GitHub’s Automatic Coding Tool Rests On Untested Legal Ground
GitHub’s automatic coding tool rests on untested legal ground
Just days after GitHub announced the launch of its new Copilot tool, which generates complementary code for programmers' projects; web developer Kyle Peacock noticed an oddity.
“I love to learn new things and build things,” the algorithm wrote, when asked to generate an About Me page. “I have a <a href=“https://github.com/davidcelis”> Github</a> account.”
While the About Me page was allegedly created for a fictitious person, the link to his GitHub profile points to David Celis, who The Verge can confirm is not a figment of Copilot's imagination. Celis is a programmer and a prolific GitHub user who previously worked at the company.
“I'm not surprised that my public repositories are included in Copilot's training data,” Celis told The Verge, adding that he found the algorithm's recitation of his name amusing. While Celis is unconcerned about an algorithm parroting its training data, he is concerned about the copyright implications of GitHub snatching up any code it can to improve its AI.

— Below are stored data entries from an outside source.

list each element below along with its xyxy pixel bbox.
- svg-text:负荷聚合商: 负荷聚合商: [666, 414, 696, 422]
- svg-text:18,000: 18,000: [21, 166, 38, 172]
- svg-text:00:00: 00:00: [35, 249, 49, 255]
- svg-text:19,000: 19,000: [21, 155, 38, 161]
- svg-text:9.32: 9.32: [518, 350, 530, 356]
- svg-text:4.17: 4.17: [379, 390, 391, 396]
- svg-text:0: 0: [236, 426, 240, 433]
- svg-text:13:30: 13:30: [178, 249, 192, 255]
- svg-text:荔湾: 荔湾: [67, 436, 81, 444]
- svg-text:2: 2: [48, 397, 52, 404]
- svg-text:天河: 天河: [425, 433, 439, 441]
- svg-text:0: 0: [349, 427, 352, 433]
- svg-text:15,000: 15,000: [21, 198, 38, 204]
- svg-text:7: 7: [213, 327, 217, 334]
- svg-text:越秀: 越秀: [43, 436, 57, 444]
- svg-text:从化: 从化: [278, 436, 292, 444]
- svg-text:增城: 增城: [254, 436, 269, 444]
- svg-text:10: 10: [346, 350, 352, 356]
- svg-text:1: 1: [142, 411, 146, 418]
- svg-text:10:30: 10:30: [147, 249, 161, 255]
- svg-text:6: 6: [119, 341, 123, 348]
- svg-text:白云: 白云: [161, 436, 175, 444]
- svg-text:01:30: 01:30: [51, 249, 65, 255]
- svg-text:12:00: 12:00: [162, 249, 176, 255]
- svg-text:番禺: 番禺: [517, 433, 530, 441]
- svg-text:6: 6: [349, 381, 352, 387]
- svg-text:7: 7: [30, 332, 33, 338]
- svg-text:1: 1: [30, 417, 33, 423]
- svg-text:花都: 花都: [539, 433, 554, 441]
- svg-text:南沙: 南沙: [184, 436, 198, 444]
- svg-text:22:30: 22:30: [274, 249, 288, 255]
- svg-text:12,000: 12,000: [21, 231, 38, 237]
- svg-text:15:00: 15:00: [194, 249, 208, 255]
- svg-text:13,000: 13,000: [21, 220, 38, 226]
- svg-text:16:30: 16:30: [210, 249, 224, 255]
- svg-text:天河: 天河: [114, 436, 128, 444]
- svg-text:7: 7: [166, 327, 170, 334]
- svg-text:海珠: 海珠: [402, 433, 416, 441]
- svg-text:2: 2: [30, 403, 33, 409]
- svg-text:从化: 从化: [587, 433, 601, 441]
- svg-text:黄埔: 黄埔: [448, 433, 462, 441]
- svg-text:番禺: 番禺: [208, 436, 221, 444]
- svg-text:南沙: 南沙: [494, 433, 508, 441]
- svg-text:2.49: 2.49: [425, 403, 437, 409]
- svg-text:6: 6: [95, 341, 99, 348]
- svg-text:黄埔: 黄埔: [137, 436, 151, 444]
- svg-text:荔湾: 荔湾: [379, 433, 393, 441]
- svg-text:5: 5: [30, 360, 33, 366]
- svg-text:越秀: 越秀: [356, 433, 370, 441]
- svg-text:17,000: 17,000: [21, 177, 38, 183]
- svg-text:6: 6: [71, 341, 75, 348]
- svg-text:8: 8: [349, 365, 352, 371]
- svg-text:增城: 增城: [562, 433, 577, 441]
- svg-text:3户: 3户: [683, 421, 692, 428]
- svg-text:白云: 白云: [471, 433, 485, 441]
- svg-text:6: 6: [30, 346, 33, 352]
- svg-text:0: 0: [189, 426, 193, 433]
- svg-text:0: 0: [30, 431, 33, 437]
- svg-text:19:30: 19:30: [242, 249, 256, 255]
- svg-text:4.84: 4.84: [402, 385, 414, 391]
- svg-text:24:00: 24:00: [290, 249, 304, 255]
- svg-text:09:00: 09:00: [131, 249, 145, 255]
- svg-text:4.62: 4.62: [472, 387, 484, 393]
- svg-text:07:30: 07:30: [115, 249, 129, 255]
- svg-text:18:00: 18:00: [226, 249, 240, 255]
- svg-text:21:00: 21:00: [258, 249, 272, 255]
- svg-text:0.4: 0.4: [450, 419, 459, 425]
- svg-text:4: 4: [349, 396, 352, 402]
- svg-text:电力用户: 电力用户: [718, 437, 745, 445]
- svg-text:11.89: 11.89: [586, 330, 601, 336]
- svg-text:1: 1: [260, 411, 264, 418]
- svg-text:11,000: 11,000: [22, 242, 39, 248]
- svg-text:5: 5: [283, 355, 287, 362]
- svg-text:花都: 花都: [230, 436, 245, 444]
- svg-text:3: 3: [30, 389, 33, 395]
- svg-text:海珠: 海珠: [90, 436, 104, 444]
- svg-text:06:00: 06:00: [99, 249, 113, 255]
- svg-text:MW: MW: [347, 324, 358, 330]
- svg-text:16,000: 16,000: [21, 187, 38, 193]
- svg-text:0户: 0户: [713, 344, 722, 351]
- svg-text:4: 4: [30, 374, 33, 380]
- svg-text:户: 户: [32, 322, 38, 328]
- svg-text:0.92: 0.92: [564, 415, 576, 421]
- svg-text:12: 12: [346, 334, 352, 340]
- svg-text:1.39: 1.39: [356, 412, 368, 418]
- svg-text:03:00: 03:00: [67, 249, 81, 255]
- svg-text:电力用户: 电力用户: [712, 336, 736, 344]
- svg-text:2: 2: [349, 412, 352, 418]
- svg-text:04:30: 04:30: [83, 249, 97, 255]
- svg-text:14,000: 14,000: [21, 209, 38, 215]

On June 29, when GitHub announced Copilot, the company stated that the algorithm was trained using publicly available code on GitHub. Nat Friedman, the CEO of GitHub, has stated on forums such as Hacker News and Twitter that the company is legally sound. According to the Copilot page, “training machine learning models on publicly available data is considered fair use in the machine learning community.”
However, the legal question is not as settled as Friedman implies — and the confusion extends well beyond GitHub. Artificial intelligence algorithms are only effective when they analyze massive amounts of data, the majority of which comes from the open internet. A simple example is ImageNet, perhaps the most influential AI training dataset, which is entirely composed of publicly available images that the creators of ImageNet do not own. If a court rules that using this readily available data is illegal, it could significantly increase the cost and transparency of training AI systems.
Despite GitHub's assertion, there is no direct legal precedent in the United States that supports publicly available training data as fair use, according to Stanford Law School professors Mark Lemley and Bryan Casey, who published a paper last year in the Texas Law Review about AI datasets and fair use.
That is not to say they are opposed to it: Lemley and Casey argue that publicly available data should be considered fair use in order to improve algorithms and adhere to machine learning community standards.
And, they assert, there are precedents to support their position. They compare training an algorithm to the Google Books case, in which Google downloaded and indexed over 20 million books to create a literary search database. The Supreme Court upheld Google's fair use claim, finding that the new tool enhanced the original work and benefited readers and authors in general.
“There is no debate about the ability to store all that copyrighted material in a database for machine reading,” Casey says of the Google Books case. “What a machine then produces is still in the dark and will be figured out.”
This means that the details will change when the algorithm generates its own media. Lemley and Casey argue in their paper that when an algorithm begins to generate songs in the style of Ariana Grande or directly plagiarizes a coder's novel solution to a problem, the line between fair use and plagiarism becomes much murkier.
Because this has not been directly tested in court, a judge has not been forced to determine how extractive the technology truly is: If an AI algorithm transforms a copyrighted work into a profitable technology, it is not out of the question for a judge to rule that the creator should compensate or otherwise credit for what they take.
In Conclusion
However, if a judge finds that GitHub's method of training on publicly available code is fair use, it eliminates the need for GitHub and OpenAI to cite the licenses of the coders who created their training data. Celis, for example, states on his GitHub profile that he uses the Creative Commons Attribution 3.0 Unported License, which requires attribution for derivative works.
“And I am of the opinion that Copilot's generated code is entirely derivative,” he told The Verge.
However, until this issue is resolved in court, there is no definitive ruling on whether this practice is legal.
“My hope is that individuals would be receptive to their code being used for training purposes,” Lemley says. “Not that it will appear verbatim in someone else's work, but we are all better off with better-trained AIs.”